A great review of the Folium trade masterclass by Raymond Chan
Lunch at The White House
The White House Restaurant on Oriental Parade, and Paul Hoather's fine and contemporary cuisine has come into the spotlight again, and is enjoying a great deal of positive comment from public and hospitality trade. Such is the fickle nature of restaurant appreciation, as Paul has always been a superb chef! Attendees to the Folium Vineyard launch were treated to a three course luncheon.
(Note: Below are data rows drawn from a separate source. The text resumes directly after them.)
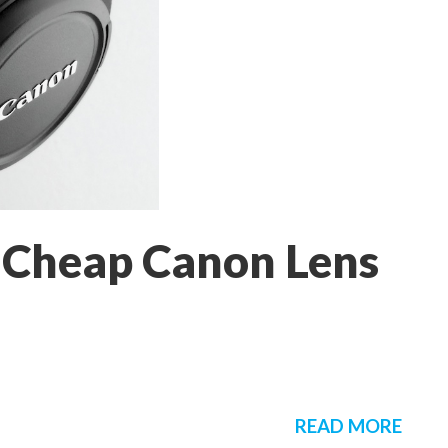
 Cheap Canon Lens
READ MORE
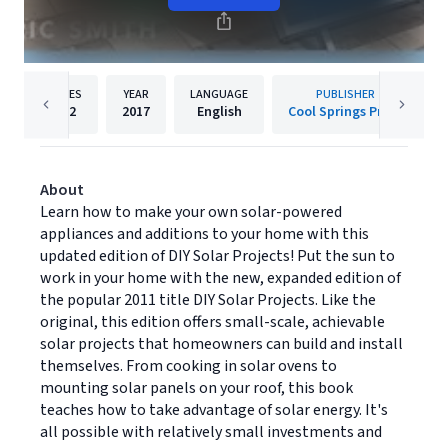
PAGES
YEAR
LANGUAGE
PUBLISHER
192
2017
English
Cool Springs Press
About
Learn how to make your own solar-powered
appliances and additions to your home with this
updated edition of DIY Solar Projects! Put the sun to
work in your home with the new, expanded edition of
the popular 2011 title DIY Solar Projects. Like the
original, this edition offers small-scale, achievable
solar projects that homeowners can build and install
themselves. From cooking in solar ovens to
mounting solar panels on your roof, this book
teaches how to take advantage of solar energy. It's
all possible with relatively small investments and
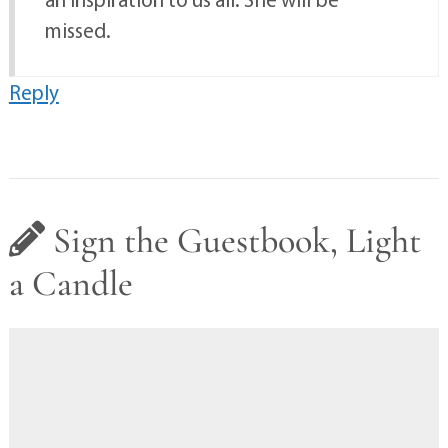
missed.
Reply
Sign the Guestbook, Light
a Candle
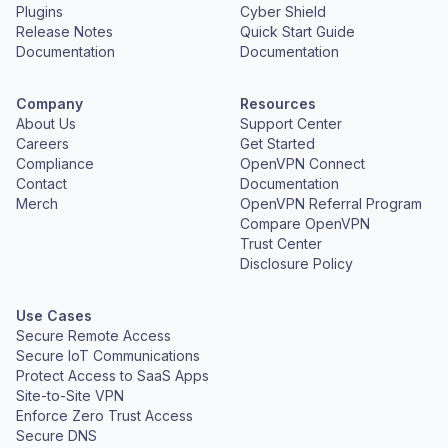
Plugins
Cyber Shield
Release Notes
Quick Start Guide
Documentation
Documentation
Company
Resources
About Us
Support Center
Careers
Get Started
Compliance
OpenVPN Connect
Contact
Documentation
Merch
OpenVPN Referral Program
Compare OpenVPN
Trust Center
Disclosure Policy
Use Cases
Secure Remote Access
Secure IoT Communications
Protect Access to SaaS Apps
Site-to-Site VPN
Enforce Zero Trust Access
Secure DNS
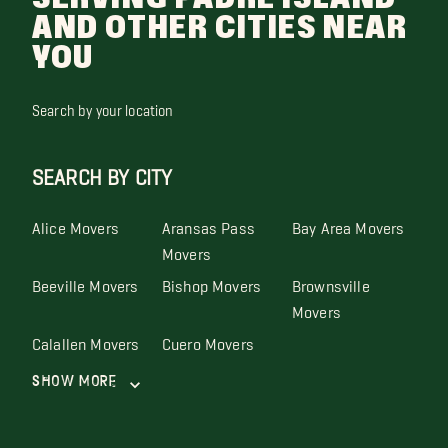
AND OTHER CITIES NEAR
YOU
Search by your location
SEARCH BY CITY
Alice Movers
Aransas Pass
Bay Area Movers
Movers
Beeville Movers
Bishop Movers
Brownsville
Movers
Calallen Movers
Cuero Movers
Show More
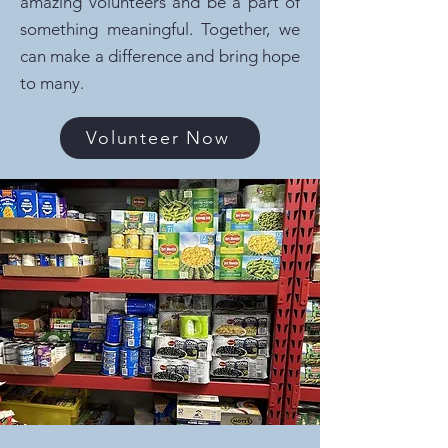
amazing volunteers and be a part of
something meaningful. Together, we
can make a difference and bring hope
to many.
Volunteer Now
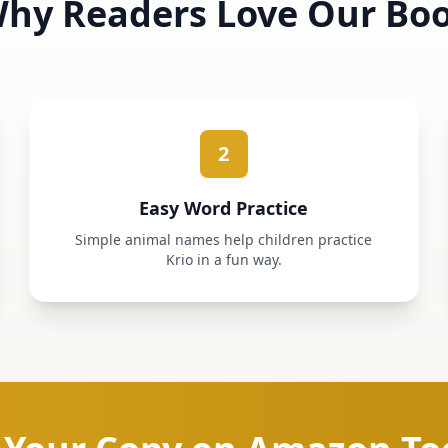
hy Readers Love Our Bo
2
Easy Word Practice
Simple animal names help children practice
Krio in a fun way.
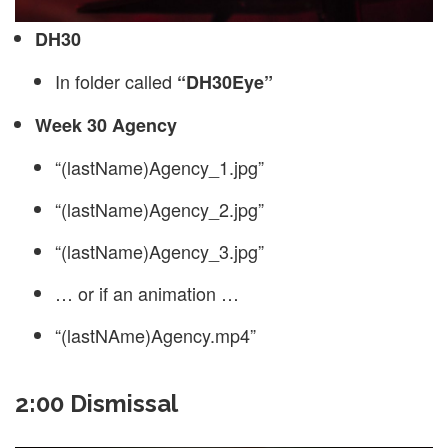
DH30
In folder called
“DH30Eye”
Week 30 Agency
“(lastName)Agency_1.jpg”
“(lastName)Agency_2.jpg”
“(lastName)Agency_3.jpg”
… or if an animation …
“(lastNAme)Agency.mp4”
2:00 Dismissal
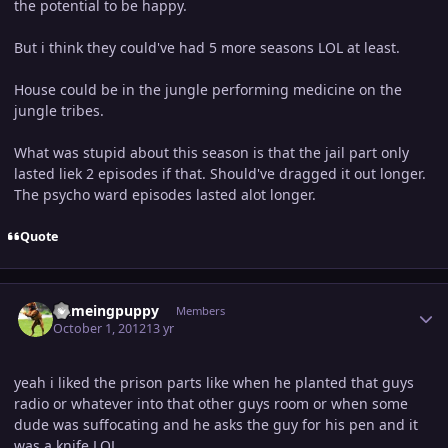
the potential to be happy.
But i think they could've had 5 more seasons LOL at least.
House could be in the jungle performing medicine on the
jungle tribes.
What was stupid about this season is that the jail part only
lasted liek 2 episodes if that. Should've dragged it out longer.
The psycho ward episodes lasted alot longer.
Quote
Author stats
flameingpuppy
Members
October 1, 2012
13 yr
yeah i liked the prison parts like when he planted that guys
radio or whatever into that other guys room or when some
dude was suffocating and he asks the guy for his pen and it
was a knife LOL.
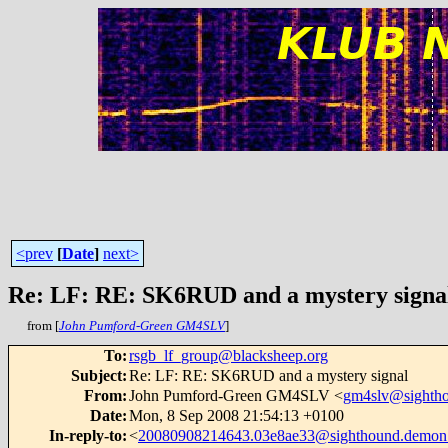
<prev
[
Date
]
next>
Re: LF: RE: SK6RUD and a mystery signa
from [
John Pumford-Green GM4SLV
]
To
:
rsgb_lf_group@blacksheep.org
Subject
:
Re: LF: RE: SK6RUD and a mystery signal
From
:
John Pumford-Green GM4SLV <
gm4slv@sightho
Date
:
Mon, 8 Sep 2008 21:54:13 +0100
In-reply-to
:
<
20080908214643.03e8ae33@sighthound.demon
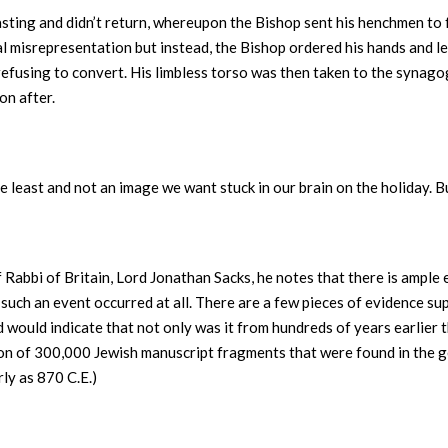
asting and didn’t return, whereupon the Bishop sent his henchmen to
al misrepresentation but instead, the Bishop ordered his hands and l
 refusing to convert. His limbless torso was then taken to the syn
on after.
he least and not an image we want stuck in our brain on the holiday. 
f Rabbi of Britain, Lord Jonathan Sacks, he notes that there is ample
if such an event occurred at all. There are a few pieces of evidence s
 would indicate that not only was it from hundreds of years earlier t
tion of 300,000 Jewish manuscript fragments that were found in the
rly as 870 C.E.)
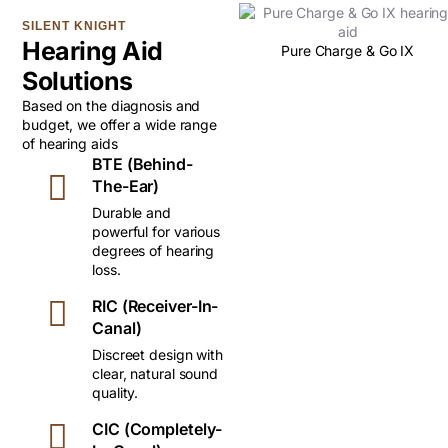
SILENT KNIGHT
Hearing Aid
Pure Charge & Go IX
Solutions
Based on the diagnosis and
budget, we offer a wide range
of hearing aids
BTE (Behind-
The-Ear)
Durable and
powerful for various
degrees of hearing
loss.
RIC (Receiver-In-
Canal)
Discreet design with
clear, natural sound
quality.
CIC (Completely-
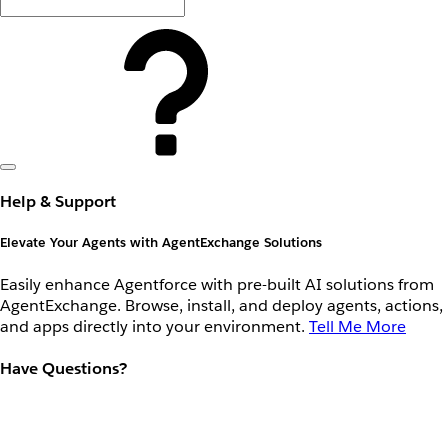
Help & Support
Elevate Your Agents with AgentExchange Solutions
Easily enhance Agentforce with pre-built AI solutions from
AgentExchange. Browse, install, and deploy agents, actions,
and apps directly into your environment.
Tell Me More
Have Questions?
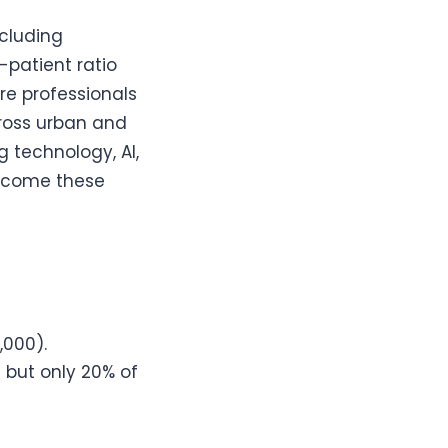
ncluding
-patient ratio
e professionals
cross urban and
g technology, AI,
ercome these
,000).
n but only 20% of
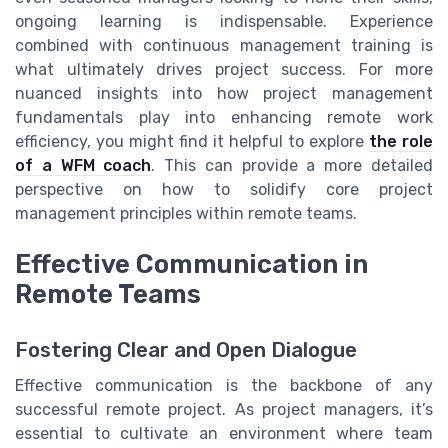
ongoing learning is indispensable. Experience
combined with continuous management training is
what ultimately drives project success. For more
nuanced insights into how project management
fundamentals play into enhancing remote work
efficiency, you might find it helpful to explore
the role
of a WFM coach
. This can provide a more detailed
perspective on how to solidify core project
management principles within remote teams.
Effective Communication in
Remote Teams
Fostering Clear and Open Dialogue
Effective communication is the backbone of any
successful remote project. As project managers, it’s
essential to cultivate an environment where team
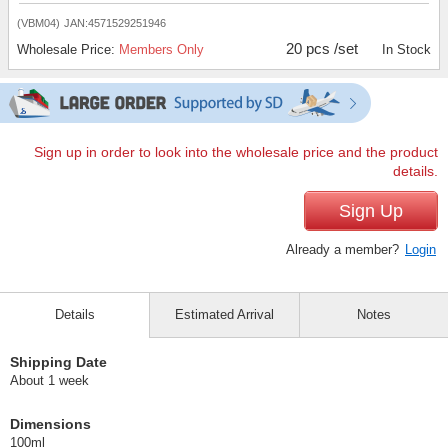
(VBM04)
JAN:4571529251946
20 pcs /set
Wholesale Price:
Members Only
In Stock
Sign up in order to look into the wholesale price and the product
details.
Sign Up
Already a member?
Login
Details
Estimated Arrival
Notes
Shipping Date
About 1 week
Dimensions
100ml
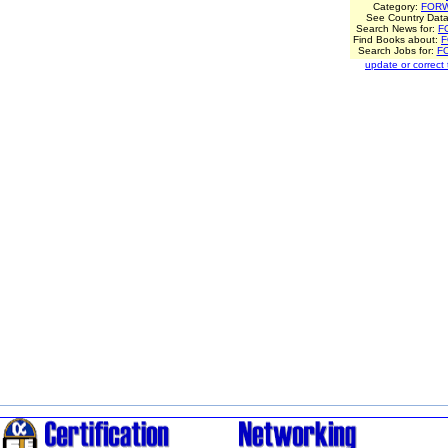
Category:
FOR
See Country Data
Search News for:
F
Find Books about:
Search Jobs for:
F
update or correct th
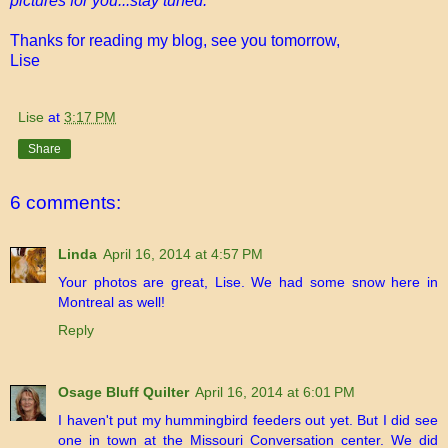
pictures for you...stay tuned.
Thanks for reading my blog, see you tomorrow,
Lise
Lise
at
3:17 PM
Share
6 comments:
Linda
April 16, 2014 at 4:57 PM
Your photos are great, Lise. We had some snow here in
Montreal as well!
Reply
Osage Bluff Quilter
April 16, 2014 at 6:01 PM
I haven't put my hummingbird feeders out yet. But I did see
one in town at the Missouri Conversation center. We did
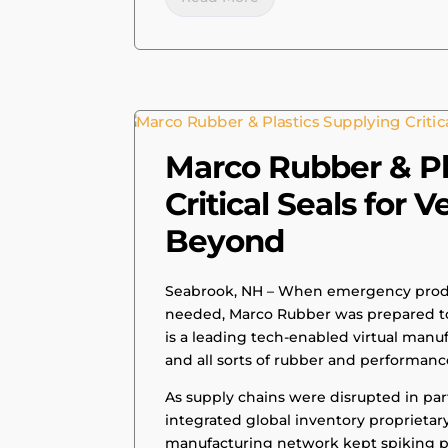
|
PRESS RELEASE
Marco Rubber & Pl
Critical Seals for 
Beyond
Seabrook, NH – When emergency produ
needed, Marco Rubber was prepared to
is a leading tech-enabled virtual manuf
and all sorts of rubber and performanc
As supply chains were disrupted in par
integrated global inventory proprietar
manufacturing network kept spiking p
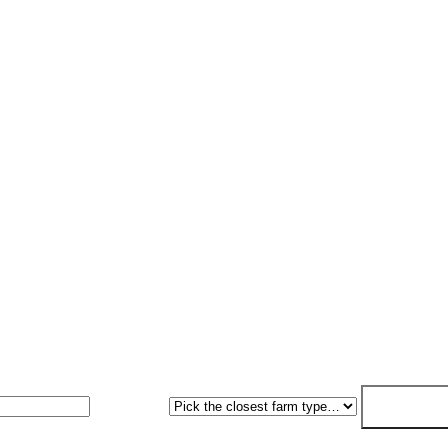
ritten as standard. Fixed-price within 7 working days.
Farm type
Get my free 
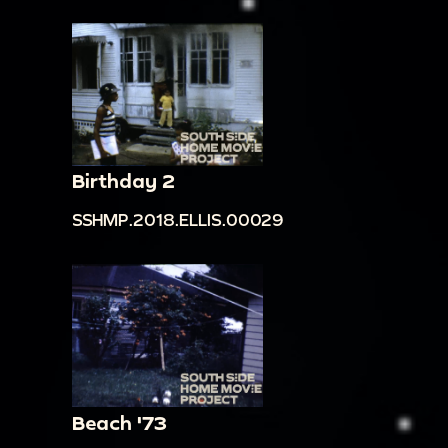
Birthday 2
SSHMP.2018.ELLIS.00029
Beach '73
Diners were given choice of three entrees and three mains to select from, followed by three cheeses to enjoy with the wines after the tasting. www.whr.co.nz
The entrée choices were:
•Waikanae crab cake, spiced coconut caramel
•Victor's rabbit pie, Otaki carrots
•Chicken liver parfait, Greytown apple, micro salad
My choice was the pie, with perfect pastry, rich, buttery, but crisp, and moist cubes and cuts of rabbit with plenty of salty gravy. Comforting, yet not heavy in any way. Weight for weight, ideal with any of the Pinot Noirs, with the rabbit mildness allowing the red wine fruit to feature, and the meatiness absorbing the tannins. As the Sauvignon Blancs were restrained in varietal expression, they did not clash with the gentle rabbit flavours, but the acidity was a a good cutting foil for the richness and textures of the food. The pie was a very workable match with both wines.
Choices for the mains were:
•Pirinoa Station lamb, braised lentils, mint gel
•Blue cod, Lavender's Green preserved lemon, potato, watercress, crayfish bisque
•Turkey, Parkvale mushroom, tarragon, turkey jus
I chose the turkey which was surprisingly subtle in flavour, the mushroom also being so. To me the Pinot Noirs were stronger in fruit expression than the food elements, but texturally there was a closer association. Nothing clashing, and the contrasting not a feature, I longed for the lamb cutlets that neighbouring diners had!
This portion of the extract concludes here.